匹配正则表达式直到遇到特定字符串或字符串结尾

Question

我正在尝试创建正确的正则表达式以在 python 中用于以下场景的多行匹配。我需要在匹配到字符串 Description\s 后跳过一行，然后获取第一次出现 \s 之前的所有文本。\n 或字符串 Homepage: 或字符串结尾。

我正在尝试使用以下正则表达式，但是缺少某些内容并且并未涵盖所有场景：Description\s*:\s*.*\n(?P<description>[\w\s$\&\+\,\:\;\=\?\@\#\|\'\<\>\.\^\*\%\!\-]*\n\s*)\s\.

场景 1： 预期结果：“libX11-xcb 提供了客户端需要的功能，这些功能利用了 Xlib/XCB 通过同一个 X 连接混合调用 Xlib 和 XCB。

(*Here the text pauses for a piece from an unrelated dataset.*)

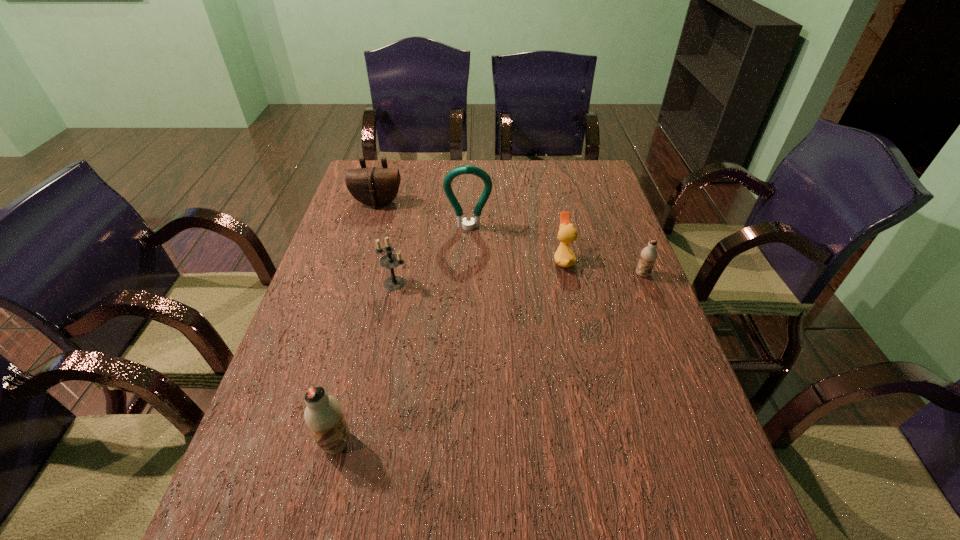 In order to click on vacant area located on the front of the farther chocolate milk in this screenshot , I will do `click(658, 312)`.

What are the coordinates of `vacant area situated at the jaws of the tallest object` in the screenshot? It's located at (468, 244).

Pre-Depends: multiarch-support
Description: Xlib/XCB interface library
 libX11-xcb provides functions needed by clients which take advantage of
 Xlib/XCB to mix calls to both Xlib and XCB over the same X connection.
 .
 More information about X.Org can be found at:
 <URL:http://www.X.org>
 .
 More information about XCB can be found at:
 <URL:http://xcb.freedesktop.org>
 .
 This module can be found at
 git://anongit.freedesktop.org/git/xorg/lib/libX11

场景二： 预期结果：“这个包包含许多重要的实用程序，其中大部分面向维护您的系统。一些更此软件包中包含的重要实用程序允许您分区您的硬盘，查看内核消息，并创建新的文件系统。"

Essential: yes
Installed-Size: 2999
Replaces: bash-completion (<< 1:2.1-4.1~), initscripts (<< 2.88dsf-59.2~), mount (= 2.26.2-3), mount (= 2.26.2-3ubuntu1), sysvinit-utils (<< 2.88dsf-59.1~)
Pre-Depends: libblkid1 (>= 2.25), libc6 (>= 2.15), libfdisk1 (>= 2.29~rc2), libmount1 (>= 2.25), libncursesw5 (>= 6), libpam0g (>= 0.99.7.1), libselinux1 (>= 2.6-3~), libsmartcols1 (>= 2.28~rc1), libsystemd0, libtinfo5 (>= 6), libudev1 (>= 183), libuuid1 (>= 2.16), zlib1g (>= 1:1.1.4)
Conffiles:
 /etc/default/hwclock 3916544450533eca69131f894db0ca12
Description: miscellaneous system utilities
 This package contains a number of important utilities, most of which
 are oriented towards maintenance of your system. Some of the more
 important utilities included in this package allow you to partition
 your hard disk, view kernel messages, and create new filesystems.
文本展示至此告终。